Роберт Уоррен - Потоп
С излишней осторожностью, словно пристраивая неплотно набитый мешок, Бред опустился на скамью против клумбы с каннами. Надзиратель крутанул бёдрами, тоже собираясь присесть на скамью.
— Можете меня не ждать, — сказал Бред. — Я дорогу знаю.
Он снял старую панаму, подставил лицо солнцу и закрыл глаза. Минуту спустя он услышал скрип шагов по гравию — надзиратель недовольно уходил прочь. Солнце пригревало ему веки, и он видел цвет собственной крови.
Комната выходила на юг и была залита утренним апрельским солнцем, но человек стоял спиной к окну, и Бредуэлл Толливер не мог разглядеть его лица, хотя ему этого и хотелось. Изящная холка седых волос, кажется, стала ещё седее, почти белой, но ему надо было видеть лицо. Бред сидел, спрашивая себя, для чего он этого хочет: убедиться в том, как изменилось лицо, которое спустя столько лет стало просто лицом седого мальчика, или же он этого боится?

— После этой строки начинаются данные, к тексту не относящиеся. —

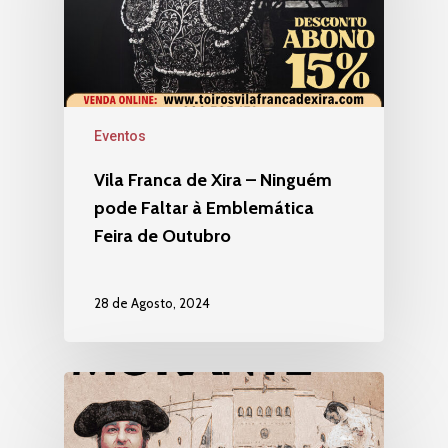
Eventos
Vila Franca de Xira – Ninguém
pode Faltar à Emblemática
Feira de Outubro
28 de Agosto, 2024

Он удержался и не потрогал своё собственное лицо. Да не к чему было его и трогать. Тут не в чем было убеждаться. Он знал, как обвисли щёки, как стянулась кожа возле рта и висков.
Он сидел и думал о том, что всякий человек — твоё зеркало, а ты — зеркало каждого из людей. Зеркало сидит против зеркала. Но зеркала эти несоизмеримы, подумал он, вспомнив, что говорил Калвин в ту ночь насчёт несоизмеримых величин. Он не сводил глаз с Калвина Фидлера.
А Калвин Фидлер сидел, улыбаясь застенчивой, смущённой, по-мальчишески трогательной улыбкой, положив на колени ладони и слегка поглаживая длинными пальцами белую парусину брюк. Бредуэллу Толливеру хотелось, чтобы он заговорил. Но сам он не знал, что сказать. Они пожали друг другу руки, сказали «привет», просто «привет» и все, и сели в молчании, которое было свидетельством того, что прошлое досконально известно им обоим, А может быть, думал Бред, это молчание — свидетельство их полнейшей неспособности понять это прошлое?
— Погляди! — вдруг воскликнул Калвин Фидлер, вскочив со стула и обведя рукой светлую комнату. — Погляди, что у меня тут есть. Держу пари, что даже в Джонсе Гопкинсе лаборатории не лучше.
— Здорово! — сказал Бред.
— Пойдём посмотрим амбулаторию, — сказал Калвин.
И провёл его по коридору в соседнюю комнату, где помещалась амбулатория, а потом они снова вернулись в ту комнату, где солнечный свет сверкал на стекле и никеле.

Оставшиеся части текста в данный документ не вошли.